Il Dipartimento di Arte Decorativa del XX secolo di Gregory’s Casa d’Aste si occupa della selezione e della valorizzazione di opere d’arte applicata, ceramiche, vetri, porcellane e manufatti ornamentali del Novecento. Un mondo ricco di forme, materiali e lavorazioni diverse, in cui arte e funzione convivono dando vita a oggetti di grande fascino e personalità. Essi raccontano l’evoluzione del gusto e delle trasformazioni nel corso del secolo.
Ogni opera che ci viene affidata viene studiata con attenzione, prendendo in considerazione provenienza, materiali, caratteristiche tecniche, stato di conservazione e contesto collezionistico. A questo si affianca un costante confronto con il mercato delle arti decorative del Novecento, indispensabile per formulare stime accurate e coerenti con i risultati più recenti delle aste, così da individuare il posizionamento più adatto per ogni oggetto. Il dipartimento concorda inoltre con la proprietà una riserva, definita sulla base delle caratteristiche dell’opera e delle dinamiche di mercato, con l’obiettivo di tutelarne il valore in fase di vendita.
Accanto allo studio e alla preparazione delle opere, il dipartimento affianca gli acquirenti con un servizio completo e professionale. Questo comprende la redazione di condition report accurati, il supporto per preventivi di spedizione, organizzazione dei trasporti e pratiche di esportazione. Si tratta di aspetti particolarmente importanti per una clientela sia italiana sia internazionale.
Una parte significativa delle opere presentate in asta proviene da collezioni private, spesso costruite nel tempo con gusto, attenzione e sensibilità. Riportare questi oggetti sul mercato, valorizzandone la provenienza e il percorso collezionistico, rappresenta uno degli aspetti più interessanti e significativi del lavoro del dipartimento.
Nel corso delle sue vendite, il dipartimento ha presentato opere di grande interesse, ottenendo risultati significativi per lavori di artisti e manifatture tra i più rappresentativi del Novecento, sia in ambito italiano sia internazionale.

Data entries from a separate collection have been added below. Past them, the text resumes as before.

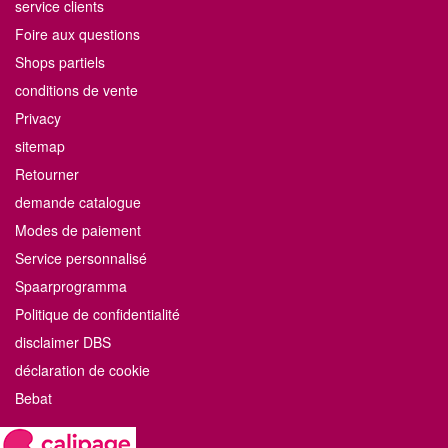
service clients
Foire aux questions
Shops partiels
conditions de vente
Privacy
sitemap
Retourner
demande catalogue
Modes de paiement
Service personnalisé
Spaarprogramma
Politique de confidentialité
disclaimer DBS
déclaration de cookie
Bebat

Un ruolo particolarmente importante è occupato dalle ceramiche del Novecento, ambito in cui il dipartimento ha presentato opere di notevole qualità e forte impatto decorativo. Tra queste si distingue il grande vaso con felci e uccellini di Galileo Chini, realizzato tra il 1920 e il 1925 e aggiudicato a € 8.680,00, accanto al vaso/base di lampada a forma di palla di Gio Ponti per Richard Ginori – San Cristoforo, venduto a € 4.960,00, testimonianza significativa del dialogo tra eleganza formale e produzione d’autore. Di particolare rilievo anche il raro gruppo dei “Dodici segni zodiacali” di Pietro Melandri, aggiudicato a € 5.544,00, raffinato esempio della tradizione ceramica faentina. Così come il vaso piriforme in ceramica di Clément Massier, con la sua superficie a motivi floreali e geometrici e la finitura a lustro iridescente.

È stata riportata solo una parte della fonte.